[Start of section]
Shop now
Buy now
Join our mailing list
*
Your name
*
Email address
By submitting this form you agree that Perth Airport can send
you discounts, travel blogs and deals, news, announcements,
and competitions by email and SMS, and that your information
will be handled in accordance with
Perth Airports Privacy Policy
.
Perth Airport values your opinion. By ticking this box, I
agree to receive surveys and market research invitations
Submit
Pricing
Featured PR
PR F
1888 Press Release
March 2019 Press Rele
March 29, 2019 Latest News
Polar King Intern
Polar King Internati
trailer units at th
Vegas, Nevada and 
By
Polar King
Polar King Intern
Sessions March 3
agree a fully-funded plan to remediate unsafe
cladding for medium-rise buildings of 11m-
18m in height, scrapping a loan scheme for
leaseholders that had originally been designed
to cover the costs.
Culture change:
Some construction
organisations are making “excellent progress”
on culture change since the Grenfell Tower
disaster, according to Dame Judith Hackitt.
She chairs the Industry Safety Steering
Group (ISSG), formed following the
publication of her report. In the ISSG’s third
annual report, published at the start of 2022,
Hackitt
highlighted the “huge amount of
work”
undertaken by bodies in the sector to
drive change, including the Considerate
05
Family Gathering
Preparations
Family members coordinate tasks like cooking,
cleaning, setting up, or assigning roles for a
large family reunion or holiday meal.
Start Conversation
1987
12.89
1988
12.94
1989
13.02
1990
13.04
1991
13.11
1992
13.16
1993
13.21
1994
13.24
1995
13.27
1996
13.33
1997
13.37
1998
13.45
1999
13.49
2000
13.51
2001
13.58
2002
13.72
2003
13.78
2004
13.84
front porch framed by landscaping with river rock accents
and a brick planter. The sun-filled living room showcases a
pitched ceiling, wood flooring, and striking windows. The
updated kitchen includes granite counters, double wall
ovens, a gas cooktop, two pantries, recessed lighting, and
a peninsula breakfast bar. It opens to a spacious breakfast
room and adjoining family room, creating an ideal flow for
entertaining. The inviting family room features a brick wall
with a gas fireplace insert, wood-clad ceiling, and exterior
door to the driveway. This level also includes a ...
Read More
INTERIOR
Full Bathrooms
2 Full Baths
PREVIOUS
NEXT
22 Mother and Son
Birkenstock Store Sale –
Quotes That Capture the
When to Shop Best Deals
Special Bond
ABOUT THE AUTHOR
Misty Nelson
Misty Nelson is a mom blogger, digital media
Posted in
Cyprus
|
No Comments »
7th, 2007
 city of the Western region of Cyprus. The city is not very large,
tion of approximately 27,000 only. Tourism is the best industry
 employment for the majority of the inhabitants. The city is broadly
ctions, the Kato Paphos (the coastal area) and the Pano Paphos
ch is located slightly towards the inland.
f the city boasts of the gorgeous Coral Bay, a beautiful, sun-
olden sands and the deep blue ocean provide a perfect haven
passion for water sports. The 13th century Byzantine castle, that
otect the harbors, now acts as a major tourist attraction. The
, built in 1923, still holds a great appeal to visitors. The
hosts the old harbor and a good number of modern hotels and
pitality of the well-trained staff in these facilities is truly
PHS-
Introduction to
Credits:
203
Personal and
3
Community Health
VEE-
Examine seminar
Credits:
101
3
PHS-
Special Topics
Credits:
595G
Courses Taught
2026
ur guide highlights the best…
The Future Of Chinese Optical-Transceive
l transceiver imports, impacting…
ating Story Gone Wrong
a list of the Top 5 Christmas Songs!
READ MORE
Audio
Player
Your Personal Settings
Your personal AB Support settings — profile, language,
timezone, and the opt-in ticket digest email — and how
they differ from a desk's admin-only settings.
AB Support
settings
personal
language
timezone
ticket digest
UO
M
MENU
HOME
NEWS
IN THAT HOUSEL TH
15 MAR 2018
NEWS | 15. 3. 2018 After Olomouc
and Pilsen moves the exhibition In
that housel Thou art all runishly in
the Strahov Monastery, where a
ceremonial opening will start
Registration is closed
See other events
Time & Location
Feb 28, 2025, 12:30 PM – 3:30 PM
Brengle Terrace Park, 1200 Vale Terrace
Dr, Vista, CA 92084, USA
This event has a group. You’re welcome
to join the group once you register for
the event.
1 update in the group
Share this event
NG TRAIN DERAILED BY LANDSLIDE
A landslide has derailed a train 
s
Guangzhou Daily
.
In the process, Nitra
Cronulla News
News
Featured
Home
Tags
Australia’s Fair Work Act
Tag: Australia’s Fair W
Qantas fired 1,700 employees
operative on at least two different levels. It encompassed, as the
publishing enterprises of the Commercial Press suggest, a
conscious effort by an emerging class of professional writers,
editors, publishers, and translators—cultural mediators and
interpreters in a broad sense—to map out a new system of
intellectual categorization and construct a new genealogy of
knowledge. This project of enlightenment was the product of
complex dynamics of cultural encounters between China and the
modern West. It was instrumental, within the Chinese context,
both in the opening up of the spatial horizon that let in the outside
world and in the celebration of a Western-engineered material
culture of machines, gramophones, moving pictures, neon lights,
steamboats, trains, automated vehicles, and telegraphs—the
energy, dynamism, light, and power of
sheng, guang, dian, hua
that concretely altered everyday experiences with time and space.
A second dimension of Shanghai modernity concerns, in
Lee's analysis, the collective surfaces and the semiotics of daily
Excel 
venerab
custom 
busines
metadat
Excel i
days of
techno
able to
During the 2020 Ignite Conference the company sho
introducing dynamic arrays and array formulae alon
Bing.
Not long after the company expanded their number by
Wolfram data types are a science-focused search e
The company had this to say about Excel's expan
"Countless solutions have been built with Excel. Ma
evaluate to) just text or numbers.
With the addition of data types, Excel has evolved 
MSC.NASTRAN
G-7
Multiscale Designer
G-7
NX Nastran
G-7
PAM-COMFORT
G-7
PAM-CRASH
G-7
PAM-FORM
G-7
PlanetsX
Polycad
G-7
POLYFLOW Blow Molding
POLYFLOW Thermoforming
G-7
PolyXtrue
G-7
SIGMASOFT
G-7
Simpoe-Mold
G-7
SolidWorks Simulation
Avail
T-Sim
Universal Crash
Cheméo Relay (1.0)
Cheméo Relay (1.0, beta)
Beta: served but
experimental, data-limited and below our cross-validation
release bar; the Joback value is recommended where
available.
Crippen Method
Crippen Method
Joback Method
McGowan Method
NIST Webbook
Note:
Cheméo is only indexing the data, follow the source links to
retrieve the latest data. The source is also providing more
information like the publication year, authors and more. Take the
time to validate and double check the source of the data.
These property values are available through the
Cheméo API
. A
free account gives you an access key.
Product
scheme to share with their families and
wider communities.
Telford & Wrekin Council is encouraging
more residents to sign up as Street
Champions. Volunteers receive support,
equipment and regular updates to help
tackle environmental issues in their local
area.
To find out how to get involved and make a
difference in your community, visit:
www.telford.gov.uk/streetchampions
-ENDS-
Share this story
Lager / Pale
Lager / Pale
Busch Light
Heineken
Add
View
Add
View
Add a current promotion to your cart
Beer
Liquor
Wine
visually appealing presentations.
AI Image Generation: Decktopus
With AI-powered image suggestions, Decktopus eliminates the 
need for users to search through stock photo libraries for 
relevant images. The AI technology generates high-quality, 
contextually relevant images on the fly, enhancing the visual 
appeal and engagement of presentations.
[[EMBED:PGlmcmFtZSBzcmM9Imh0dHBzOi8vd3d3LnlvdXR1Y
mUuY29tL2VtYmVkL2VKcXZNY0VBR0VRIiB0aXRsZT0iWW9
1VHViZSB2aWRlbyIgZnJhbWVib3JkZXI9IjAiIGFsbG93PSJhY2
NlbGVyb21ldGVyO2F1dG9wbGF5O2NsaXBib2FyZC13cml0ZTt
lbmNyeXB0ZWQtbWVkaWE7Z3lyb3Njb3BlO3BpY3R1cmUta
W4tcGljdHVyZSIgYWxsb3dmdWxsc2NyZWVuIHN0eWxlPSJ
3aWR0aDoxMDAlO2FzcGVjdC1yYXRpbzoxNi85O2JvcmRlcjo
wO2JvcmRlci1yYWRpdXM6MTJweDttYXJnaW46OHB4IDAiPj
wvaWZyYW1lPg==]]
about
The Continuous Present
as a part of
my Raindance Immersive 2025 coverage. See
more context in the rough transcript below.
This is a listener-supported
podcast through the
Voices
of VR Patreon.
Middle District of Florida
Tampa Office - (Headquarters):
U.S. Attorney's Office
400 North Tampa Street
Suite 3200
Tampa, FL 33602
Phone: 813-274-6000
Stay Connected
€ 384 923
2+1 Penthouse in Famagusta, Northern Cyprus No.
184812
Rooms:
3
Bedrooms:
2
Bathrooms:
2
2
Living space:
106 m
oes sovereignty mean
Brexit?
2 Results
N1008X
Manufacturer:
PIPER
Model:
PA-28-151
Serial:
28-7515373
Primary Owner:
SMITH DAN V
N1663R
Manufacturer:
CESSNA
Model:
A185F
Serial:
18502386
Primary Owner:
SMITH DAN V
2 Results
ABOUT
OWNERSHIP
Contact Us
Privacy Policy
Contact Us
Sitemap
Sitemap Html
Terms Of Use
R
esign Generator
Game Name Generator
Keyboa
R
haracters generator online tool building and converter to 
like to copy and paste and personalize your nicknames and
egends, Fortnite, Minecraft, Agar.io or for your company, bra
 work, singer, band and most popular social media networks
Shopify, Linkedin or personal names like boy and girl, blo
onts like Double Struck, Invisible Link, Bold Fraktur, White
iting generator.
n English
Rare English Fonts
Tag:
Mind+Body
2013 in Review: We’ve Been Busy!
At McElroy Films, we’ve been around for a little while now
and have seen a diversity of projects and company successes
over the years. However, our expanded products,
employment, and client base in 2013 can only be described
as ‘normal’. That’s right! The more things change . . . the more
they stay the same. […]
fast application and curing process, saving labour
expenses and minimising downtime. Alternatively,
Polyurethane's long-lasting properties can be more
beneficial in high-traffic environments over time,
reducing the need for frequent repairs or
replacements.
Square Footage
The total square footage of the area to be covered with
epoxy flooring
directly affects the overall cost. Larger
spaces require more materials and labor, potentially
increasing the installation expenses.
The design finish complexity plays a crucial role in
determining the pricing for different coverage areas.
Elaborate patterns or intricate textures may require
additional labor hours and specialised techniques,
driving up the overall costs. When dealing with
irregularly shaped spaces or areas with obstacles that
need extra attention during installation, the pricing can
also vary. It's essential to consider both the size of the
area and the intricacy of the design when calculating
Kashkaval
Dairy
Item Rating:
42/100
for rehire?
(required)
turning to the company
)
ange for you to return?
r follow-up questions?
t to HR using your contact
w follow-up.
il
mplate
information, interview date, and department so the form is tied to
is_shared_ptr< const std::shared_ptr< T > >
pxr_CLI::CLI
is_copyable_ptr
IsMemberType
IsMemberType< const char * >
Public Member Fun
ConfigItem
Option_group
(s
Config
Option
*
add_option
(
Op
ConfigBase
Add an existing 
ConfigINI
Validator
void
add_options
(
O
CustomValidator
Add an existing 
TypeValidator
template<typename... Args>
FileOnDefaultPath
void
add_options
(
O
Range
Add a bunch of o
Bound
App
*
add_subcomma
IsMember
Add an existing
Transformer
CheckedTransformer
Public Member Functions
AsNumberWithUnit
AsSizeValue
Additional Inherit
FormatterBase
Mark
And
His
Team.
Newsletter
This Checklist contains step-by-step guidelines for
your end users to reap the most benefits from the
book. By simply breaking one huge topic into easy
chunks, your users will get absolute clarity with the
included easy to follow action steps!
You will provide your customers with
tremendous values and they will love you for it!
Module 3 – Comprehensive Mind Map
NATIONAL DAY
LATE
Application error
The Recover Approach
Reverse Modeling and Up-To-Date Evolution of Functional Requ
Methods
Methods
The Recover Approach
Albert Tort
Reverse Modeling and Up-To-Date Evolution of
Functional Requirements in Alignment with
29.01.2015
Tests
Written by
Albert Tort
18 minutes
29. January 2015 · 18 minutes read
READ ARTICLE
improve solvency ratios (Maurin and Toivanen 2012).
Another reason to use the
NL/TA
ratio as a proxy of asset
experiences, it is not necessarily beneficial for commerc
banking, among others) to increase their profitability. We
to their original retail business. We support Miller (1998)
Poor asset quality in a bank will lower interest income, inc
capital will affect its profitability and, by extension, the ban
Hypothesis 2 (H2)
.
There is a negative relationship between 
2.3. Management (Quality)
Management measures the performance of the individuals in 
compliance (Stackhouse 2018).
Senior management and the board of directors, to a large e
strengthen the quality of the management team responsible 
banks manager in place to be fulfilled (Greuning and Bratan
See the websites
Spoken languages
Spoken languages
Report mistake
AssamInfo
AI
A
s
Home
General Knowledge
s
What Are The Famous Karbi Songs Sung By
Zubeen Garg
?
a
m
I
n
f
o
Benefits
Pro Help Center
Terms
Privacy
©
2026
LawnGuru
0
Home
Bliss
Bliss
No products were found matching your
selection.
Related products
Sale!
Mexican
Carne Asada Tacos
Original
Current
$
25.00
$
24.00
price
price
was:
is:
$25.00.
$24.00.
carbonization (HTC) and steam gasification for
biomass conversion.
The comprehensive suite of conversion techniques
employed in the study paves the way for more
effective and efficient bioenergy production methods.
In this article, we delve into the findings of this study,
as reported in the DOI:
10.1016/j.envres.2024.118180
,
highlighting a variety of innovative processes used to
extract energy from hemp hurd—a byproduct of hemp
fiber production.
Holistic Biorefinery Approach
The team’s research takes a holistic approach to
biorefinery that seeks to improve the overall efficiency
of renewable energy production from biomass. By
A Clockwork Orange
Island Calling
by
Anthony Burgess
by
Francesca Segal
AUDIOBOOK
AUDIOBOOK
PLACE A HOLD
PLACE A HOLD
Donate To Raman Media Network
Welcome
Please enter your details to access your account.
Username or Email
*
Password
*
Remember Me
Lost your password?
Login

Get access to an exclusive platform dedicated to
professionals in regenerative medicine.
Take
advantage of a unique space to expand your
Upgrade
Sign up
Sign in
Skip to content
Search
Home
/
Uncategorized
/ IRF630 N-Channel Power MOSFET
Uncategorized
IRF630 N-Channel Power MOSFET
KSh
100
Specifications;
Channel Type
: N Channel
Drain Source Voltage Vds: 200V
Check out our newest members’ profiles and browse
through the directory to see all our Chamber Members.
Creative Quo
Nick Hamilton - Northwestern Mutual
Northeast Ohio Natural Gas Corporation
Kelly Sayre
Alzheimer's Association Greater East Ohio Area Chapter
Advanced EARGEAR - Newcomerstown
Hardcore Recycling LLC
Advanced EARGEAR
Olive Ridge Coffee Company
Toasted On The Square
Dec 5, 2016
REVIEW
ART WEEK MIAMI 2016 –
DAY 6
[End of section]
PROBLEM DESCRIPTION >> Using the data above, print exactly the lines from the line that contains "Add a bunch of o" through the line that contains "employed in the study paves the way for more", with both included.

RESPONSE FOR THIS EXERCISE >>
Add a bunch of o
Bound
App
*
add_subcomma
IsMember
Add an existing
Transformer
CheckedTransformer
Public Member Functions
AsNumberWithUnit
AsSizeValue
Additional Inherit
FormatterBase
Mark
And
His
Team.
Newsletter
This Checklist contains step-by-step guidelines for
your end users to reap the most benefits from the
book. By simply breaking one huge topic into easy
chunks, your users will get absolute clarity with the
included easy to follow action steps!
You will provide your customers with
tremendous values and they will love you for it!
Module 3 – Comprehensive Mind Map
NATIONAL DAY
LATE
Application error
The Recover Approach
Reverse Modeling and Up-To-Date Evolution of Functional Requ
Methods
Methods
The Recover Approach
Albert Tort
Reverse Modeling and Up-To-Date Evolution of
Functional Requirements in Alignment with
29.01.2015
Tests
Written by
Albert Tort
18 minutes
29. January 2015 · 18 minutes read
READ ARTICLE
improve solvency ratios (Maurin and Toivanen 2012).
Another reason to use the
NL/TA
ratio as a proxy of asset
experiences, it is not necessarily beneficial for commerc
banking, among others) to increase their profitability. We
to their original retail business. We support Miller (1998)
Poor asset quality in a bank will lower interest income, inc
capital will affect its profitability and, by extension, the ban
Hypothesis 2 (H2)
.
There is a negative relationship between 
2.3. Management (Quality)
Management measures the performance of the individuals in 
compliance (Stackhouse 2018).
Senior management and the board of directors, to a large e
strengthen the quality of the management team responsible 
banks manager in place to be fulfilled (Greuning and Bratan
See the websites
Spoken languages
Spoken languages
Report mistake
AssamInfo
AI
A
s
Home
General Knowledge
s
What Are The Famous Karbi Songs Sung By
Zubeen Garg
?
a
m
I
n
f
o
Benefits
Pro Help Center
Terms
Privacy
©
2026
LawnGuru
0
Home
Bliss
Bliss
No products were found matching your
selection.
Related products
Sale!
Mexican
Carne Asada Tacos
Original
Current
$
25.00
$
24.00
price
price
was:
is:
$25.00.
$24.00.
carbonization (HTC) and steam gasification for
biomass conversion.
The comprehensive suite of conversion techniques
employed in the study paves the way for more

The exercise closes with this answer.